#### Material to process
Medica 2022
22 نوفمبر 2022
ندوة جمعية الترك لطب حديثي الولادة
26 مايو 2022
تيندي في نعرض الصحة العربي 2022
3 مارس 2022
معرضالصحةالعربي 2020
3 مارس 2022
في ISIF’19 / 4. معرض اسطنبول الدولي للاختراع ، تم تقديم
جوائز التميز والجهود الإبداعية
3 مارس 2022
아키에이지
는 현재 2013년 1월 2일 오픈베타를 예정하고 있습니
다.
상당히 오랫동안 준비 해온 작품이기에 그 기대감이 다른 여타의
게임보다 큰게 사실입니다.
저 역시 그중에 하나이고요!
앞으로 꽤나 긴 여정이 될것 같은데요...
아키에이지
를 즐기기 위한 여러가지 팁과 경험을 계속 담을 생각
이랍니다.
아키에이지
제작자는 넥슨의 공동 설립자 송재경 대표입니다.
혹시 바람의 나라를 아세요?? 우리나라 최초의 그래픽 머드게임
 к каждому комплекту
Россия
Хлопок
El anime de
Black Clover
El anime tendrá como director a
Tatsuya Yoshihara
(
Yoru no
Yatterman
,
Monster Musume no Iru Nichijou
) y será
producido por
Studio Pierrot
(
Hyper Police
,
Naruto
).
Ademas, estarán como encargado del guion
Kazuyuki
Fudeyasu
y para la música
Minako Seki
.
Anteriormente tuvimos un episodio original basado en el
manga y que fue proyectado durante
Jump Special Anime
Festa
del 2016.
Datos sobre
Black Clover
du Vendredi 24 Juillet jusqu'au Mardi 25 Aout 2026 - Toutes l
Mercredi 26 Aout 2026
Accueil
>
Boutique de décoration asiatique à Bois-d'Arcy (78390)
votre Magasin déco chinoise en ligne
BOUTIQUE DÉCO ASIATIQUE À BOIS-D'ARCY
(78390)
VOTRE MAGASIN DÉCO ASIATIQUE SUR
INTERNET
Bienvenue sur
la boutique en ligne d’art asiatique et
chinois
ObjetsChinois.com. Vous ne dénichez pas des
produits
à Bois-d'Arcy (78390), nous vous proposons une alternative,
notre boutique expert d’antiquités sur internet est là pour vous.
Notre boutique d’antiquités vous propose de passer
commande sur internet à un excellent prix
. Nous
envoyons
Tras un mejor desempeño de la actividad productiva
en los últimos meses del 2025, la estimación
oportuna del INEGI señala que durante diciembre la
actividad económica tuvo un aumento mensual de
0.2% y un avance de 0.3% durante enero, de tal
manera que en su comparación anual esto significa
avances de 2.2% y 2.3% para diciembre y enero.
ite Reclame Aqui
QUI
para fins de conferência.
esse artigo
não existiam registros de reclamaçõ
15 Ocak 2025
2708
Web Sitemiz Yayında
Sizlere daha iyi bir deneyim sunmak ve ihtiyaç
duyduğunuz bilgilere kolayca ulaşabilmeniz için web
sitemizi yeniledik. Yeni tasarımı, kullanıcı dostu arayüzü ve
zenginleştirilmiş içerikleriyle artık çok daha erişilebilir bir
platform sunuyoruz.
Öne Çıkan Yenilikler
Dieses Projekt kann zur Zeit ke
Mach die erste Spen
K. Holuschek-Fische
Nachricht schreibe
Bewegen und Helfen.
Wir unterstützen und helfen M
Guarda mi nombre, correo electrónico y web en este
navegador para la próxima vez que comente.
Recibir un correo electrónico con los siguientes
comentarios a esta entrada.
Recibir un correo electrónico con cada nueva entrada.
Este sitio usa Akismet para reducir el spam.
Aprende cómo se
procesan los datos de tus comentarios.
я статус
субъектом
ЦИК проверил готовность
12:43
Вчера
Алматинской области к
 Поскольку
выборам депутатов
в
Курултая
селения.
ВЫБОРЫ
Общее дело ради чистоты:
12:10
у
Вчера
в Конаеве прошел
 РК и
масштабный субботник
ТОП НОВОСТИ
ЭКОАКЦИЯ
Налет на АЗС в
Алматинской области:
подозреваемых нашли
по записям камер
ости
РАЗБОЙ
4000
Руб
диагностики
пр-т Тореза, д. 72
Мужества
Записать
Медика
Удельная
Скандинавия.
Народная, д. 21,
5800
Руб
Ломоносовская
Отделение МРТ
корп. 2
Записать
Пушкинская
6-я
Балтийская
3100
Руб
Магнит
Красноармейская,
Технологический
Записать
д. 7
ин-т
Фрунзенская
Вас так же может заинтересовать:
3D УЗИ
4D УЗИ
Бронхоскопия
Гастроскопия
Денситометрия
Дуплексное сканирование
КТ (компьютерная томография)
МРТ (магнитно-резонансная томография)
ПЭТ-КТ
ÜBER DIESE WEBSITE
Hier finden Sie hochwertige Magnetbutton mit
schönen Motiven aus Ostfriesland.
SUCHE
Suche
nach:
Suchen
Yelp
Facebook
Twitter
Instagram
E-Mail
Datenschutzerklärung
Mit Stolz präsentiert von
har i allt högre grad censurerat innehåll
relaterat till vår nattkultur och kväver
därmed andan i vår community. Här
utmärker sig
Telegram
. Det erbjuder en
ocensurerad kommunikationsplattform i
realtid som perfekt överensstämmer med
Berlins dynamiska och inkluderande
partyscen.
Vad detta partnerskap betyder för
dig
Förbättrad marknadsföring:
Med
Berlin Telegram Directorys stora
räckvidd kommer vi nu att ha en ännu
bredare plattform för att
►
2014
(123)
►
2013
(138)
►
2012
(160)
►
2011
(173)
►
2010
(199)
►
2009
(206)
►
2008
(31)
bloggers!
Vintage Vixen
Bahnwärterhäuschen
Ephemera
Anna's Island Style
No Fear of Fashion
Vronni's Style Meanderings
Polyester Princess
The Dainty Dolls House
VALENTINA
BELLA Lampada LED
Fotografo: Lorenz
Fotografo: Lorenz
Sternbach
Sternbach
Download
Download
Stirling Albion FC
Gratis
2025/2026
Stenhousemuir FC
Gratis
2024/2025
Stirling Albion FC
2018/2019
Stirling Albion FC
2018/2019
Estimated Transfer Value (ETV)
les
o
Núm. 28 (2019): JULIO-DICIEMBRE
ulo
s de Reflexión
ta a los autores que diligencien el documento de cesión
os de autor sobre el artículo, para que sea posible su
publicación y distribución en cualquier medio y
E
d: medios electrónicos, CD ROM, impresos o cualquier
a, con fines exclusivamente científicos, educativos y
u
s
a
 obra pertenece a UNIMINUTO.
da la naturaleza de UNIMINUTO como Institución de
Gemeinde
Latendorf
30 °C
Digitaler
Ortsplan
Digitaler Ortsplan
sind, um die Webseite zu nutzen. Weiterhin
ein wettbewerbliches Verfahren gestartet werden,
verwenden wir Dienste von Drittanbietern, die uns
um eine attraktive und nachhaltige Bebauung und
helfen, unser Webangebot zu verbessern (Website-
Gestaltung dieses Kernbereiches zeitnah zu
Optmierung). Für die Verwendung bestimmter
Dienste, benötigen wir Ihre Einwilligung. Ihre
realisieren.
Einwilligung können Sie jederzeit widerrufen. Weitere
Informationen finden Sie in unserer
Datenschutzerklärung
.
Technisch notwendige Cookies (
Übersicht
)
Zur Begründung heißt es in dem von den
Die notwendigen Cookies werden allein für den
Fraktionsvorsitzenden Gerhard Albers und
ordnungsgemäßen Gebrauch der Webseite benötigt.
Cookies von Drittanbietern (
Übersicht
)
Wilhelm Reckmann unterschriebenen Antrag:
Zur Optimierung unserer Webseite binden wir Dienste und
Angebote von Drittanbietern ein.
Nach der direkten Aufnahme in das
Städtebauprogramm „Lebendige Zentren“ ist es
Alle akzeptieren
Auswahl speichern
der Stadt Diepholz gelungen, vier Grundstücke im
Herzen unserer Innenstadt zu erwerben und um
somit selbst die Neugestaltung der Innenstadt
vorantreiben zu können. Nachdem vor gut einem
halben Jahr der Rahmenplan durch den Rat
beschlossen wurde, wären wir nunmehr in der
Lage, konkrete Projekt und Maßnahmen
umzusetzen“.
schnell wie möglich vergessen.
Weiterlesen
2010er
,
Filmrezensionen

#### Directions for this task
Starting at the line that has "جوائز التميز والجهود الإبداعية" in the records above, restate word for word every line until the one that has "actividad económica tuvo", and include that one as well.

#### Output of the exercise
جوائز التميز والجهود الإبداعية
3 مارس 2022
아키에이지
는 현재 2013년 1월 2일 오픈베타를 예정하고 있습니
다.
상당히 오랫동안 준비 해온 작품이기에 그 기대감이 다른 여타의
게임보다 큰게 사실입니다.
저 역시 그중에 하나이고요!
앞으로 꽤나 긴 여정이 될것 같은데요...
아키에이지
를 즐기기 위한 여러가지 팁과 경험을 계속 담을 생각
이랍니다.
아키에이지
제작자는 넥슨의 공동 설립자 송재경 대표입니다.
혹시 바람의 나라를 아세요?? 우리나라 최초의 그래픽 머드게임
 к каждому комплекту
Россия
Хлопок
El anime de
Black Clover
El anime tendrá como director a
Tatsuya Yoshihara
(
Yoru no
Yatterman
,
Monster Musume no Iru Nichijou
) y será
producido por
Studio Pierrot
(
Hyper Police
,
Naruto
).
Ademas, estarán como encargado del guion
Kazuyuki
Fudeyasu
y para la música
Minako Seki
.
Anteriormente tuvimos un episodio original basado en el
manga y que fue proyectado durante
Jump Special Anime
Festa
del 2016.
Datos sobre
Black Clover
du Vendredi 24 Juillet jusqu'au Mardi 25 Aout 2026 - Toutes l
Mercredi 26 Aout 2026
Accueil
>
Boutique de décoration asiatique à Bois-d'Arcy (78390)
votre Magasin déco chinoise en ligne
BOUTIQUE DÉCO ASIATIQUE À BOIS-D'ARCY
(78390)
VOTRE MAGASIN DÉCO ASIATIQUE SUR
INTERNET
Bienvenue sur
la boutique en ligne d’art asiatique et
chinois
ObjetsChinois.com. Vous ne dénichez pas des
produits
à Bois-d'Arcy (78390), nous vous proposons une alternative,
notre boutique expert d’antiquités sur internet est là pour vous.
Notre boutique d’antiquités vous propose de passer
commande sur internet à un excellent prix
. Nous
envoyons
Tras un mejor desempeño de la actividad productiva
en los últimos meses del 2025, la estimación
oportuna del INEGI señala que durante diciembre la
actividad económica tuvo un aumento mensual de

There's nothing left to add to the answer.